## What you should do
Skipping each picture, output the entries exactly as they stand below.

## Provided material
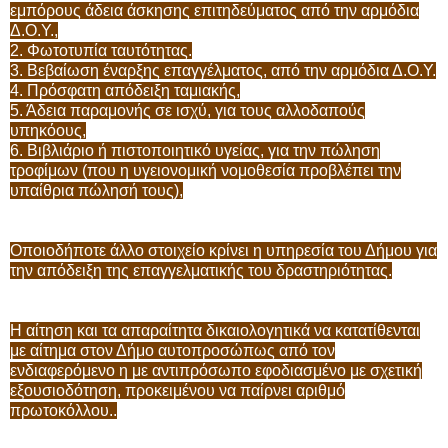
εμπόρους άδεια άσκησης επιτηδεύματος από την αρμόδια
Δ.Ο.Υ.,
2. Φωτοτυπία ταυτότητας.
3. Βεβαίωση έναρξης επαγγέλματος, από την αρμόδια Δ.Ο.Υ.
4. Πρόσφατη απόδειξη ταμιακής,
5. Άδεια παραμονής σε ισχύ, για τους αλλοδαπούς
υπηκόους,
6. Βιβλιάριο ή πιστοποιητικό υγείας, για την πώληση
τροφίμων (που η υγειονομική νομοθεσία προβλέπει την
υπαίθρια πώλησή τους),
Οποιοδήποτε άλλο στοιχείο κρίνει η υπηρεσία του Δήμου για
την απόδειξη της επαγγελματικής του δραστηριότητας.
Η αίτηση και τα απαραίτητα δικαιολογητικά να κατατίθενται
με αίτημα στον Δήμο αυτοπροσώπως από τον
ενδιαφερόμενο η με αντιπρόσωπο εφοδιασμένο με σχετική
εξουσιοδότηση, προκειμένου να παίρνει αριθμό
πρωτoκόλλου..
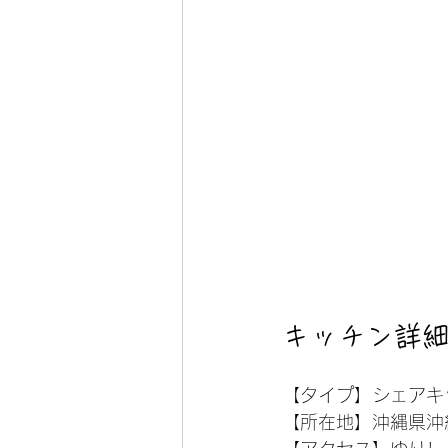
キッチン詳
【タイプ】シェアキ
【所在地】沖縄県沖縄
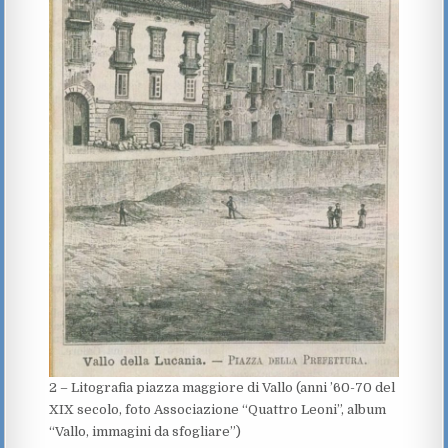
2 – Litografia piazza maggiore di Vallo (anni ’60-70 del
XIX secolo, foto Associazione “Quattro Leoni”, album
“Vallo, immagini da sfogliare”)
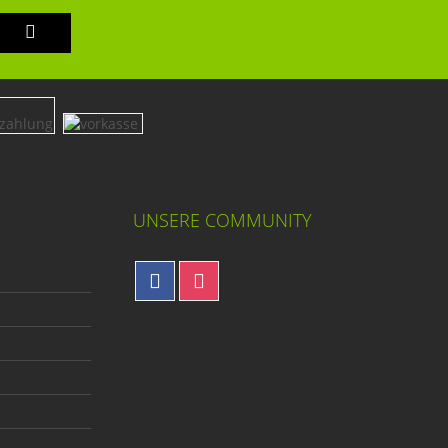
UNSERE COMMUNITY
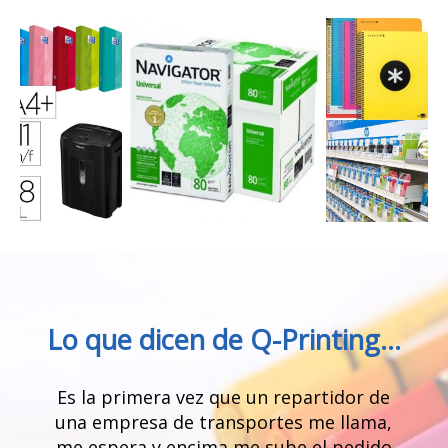
Lo que dicen de Q-Printing…
Es la primera vez que un repartidor de
una empresa de transportes me llama,
me espera y encima me sube el pedido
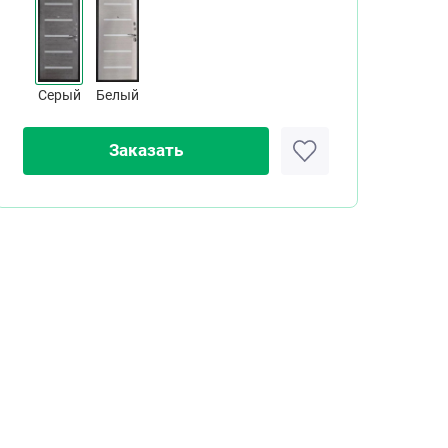
Серый
Белый
Заказать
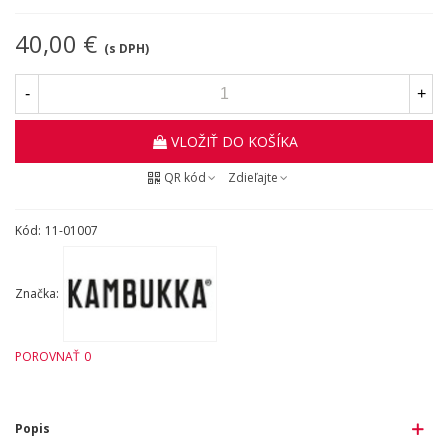
40,00 €
(s DPH)
-
+
VLOŽIŤ DO KOŠÍKA
QR kód
Zdieľajte
Kód:
11-01007
Značka:
POROVNAŤ
0
Popis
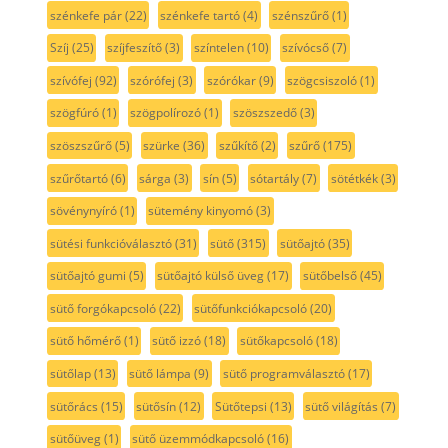
szénkefe pár
(22)
szénkefe tartó
(4)
szénszűrő
(1)
Szíj
(25)
szíjfeszítő
(3)
színtelen
(10)
szívócső
(7)
szívófej
(92)
szórófej
(3)
szórókar
(9)
szögcsiszoló
(1)
szögfúró
(1)
szögpolírozó
(1)
szöszszedő
(3)
szöszszűrő
(5)
szürke
(36)
szűkítő
(2)
szűrő
(175)
szűrőtartó
(6)
sárga
(3)
sín
(5)
sótartály
(7)
sötétkék
(3)
sövénynyíró
(1)
sütemény kinyomó
(3)
sütési funkcióválasztó
(31)
sütő
(315)
sütőajtó
(35)
sütőajtó gumi
(5)
sütőajtó külső üveg
(17)
sütőbelső
(45)
sütő forgókapcsoló
(22)
sütőfunkciókapcsoló
(20)
sütő hőmérő
(1)
sütő izzó
(18)
sütőkapcsoló
(18)
sütőlap
(13)
sütő lámpa
(9)
sütő programválasztó
(17)
sütőrács
(15)
sütősín
(12)
Sütőtepsi
(13)
sütő világítás
(7)
sütőüveg
(1)
sütő üzemmódkapcsoló
(16)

## Task response
εμπόρους άδεια άσκησης επιτηδεύματος από την αρμόδια
Δ.Ο.Υ.,
2. Φωτοτυπία ταυτότητας.
3. Βεβαίωση έναρξης επαγγέλματος, από την αρμόδια Δ.Ο.Υ.
4. Πρόσφατη απόδειξη ταμιακής,
5. Άδεια παραμονής σε ισχύ, για τους αλλοδαπούς
υπηκόους,
6. Βιβλιάριο ή πιστοποιητικό υγείας, για την πώληση
τροφίμων (που η υγειονομική νομοθεσία προβλέπει την
υπαίθρια πώλησή τους),
Οποιοδήποτε άλλο στοιχείο κρίνει η υπηρεσία του Δήμου για
την απόδειξη της επαγγελματικής του δραστηριότητας.
Η αίτηση και τα απαραίτητα δικαιολογητικά να κατατίθενται
με αίτημα στον Δήμο αυτοπροσώπως από τον
ενδιαφερόμενο η με αντιπρόσωπο εφοδιασμένο με σχετική
εξουσιοδότηση, προκειμένου να παίρνει αριθμό
πρωτoκόλλου..
キッチン詳
【タイプ】シェアキ
【所在地】沖縄県沖縄
2 – Litografia piazza maggiore di Vallo (anni ’60-70 del
XIX secolo, foto Associazione “Quattro Leoni”, album
“Vallo, immagini da sfogliare”)
UNSERE COMMUNITY
Lo que dicen de Q-Printing…
Es la primera vez que un repartidor de
una empresa de transportes me llama,
me espera y encima me sube el pedido
Серый
Белый
Заказать
40,00 €
(s DPH)
-
+
VLOŽIŤ DO KOŠÍKA
QR kód
Zdieľajte
Kód:
11-01007
Značka:
POROVNAŤ
0
Popis
szénkefe pár
(22)
szénkefe tartó
(4)
szénszűrő
(1)
Szíj
(25)
szíjfeszítő
(3)
színtelen
(10)
szívócső
(7)
szívófej
(92)
szórófej
(3)
szórókar
(9)
szögcsiszoló
(1)
szögfúró
(1)
szögpolírozó
(1)
szöszszedő
(3)
szöszszűrő
(5)
szürke
(36)
szűkítő
(2)
szűrő
(175)
szűrőtartó
(6)
sárga
(3)
sín
(5)
sótartály
(7)
sötétkék
(3)
sövénynyíró
(1)
sütemény kinyomó
(3)
sütési funkcióválasztó
(31)
sütő
(315)
sütőajtó
(35)
sütőajtó gumi
(5)
sütőajtó külső üveg
(17)
sütőbelső
(45)
sütő forgókapcsoló
(22)
sütőfunkciókapcsoló
(20)
sütő hőmérő
(1)
sütő izzó
(18)
sütőkapcsoló
(18)
sütőlap
(13)
sütő lámpa
(9)
sütő programválasztó
(17)
sütőrács
(15)
sütősín
(12)
Sütőtepsi
(13)
sütő világítás
(7)
sütőüveg
(1)
sütő üzemmódkapcsoló
(16)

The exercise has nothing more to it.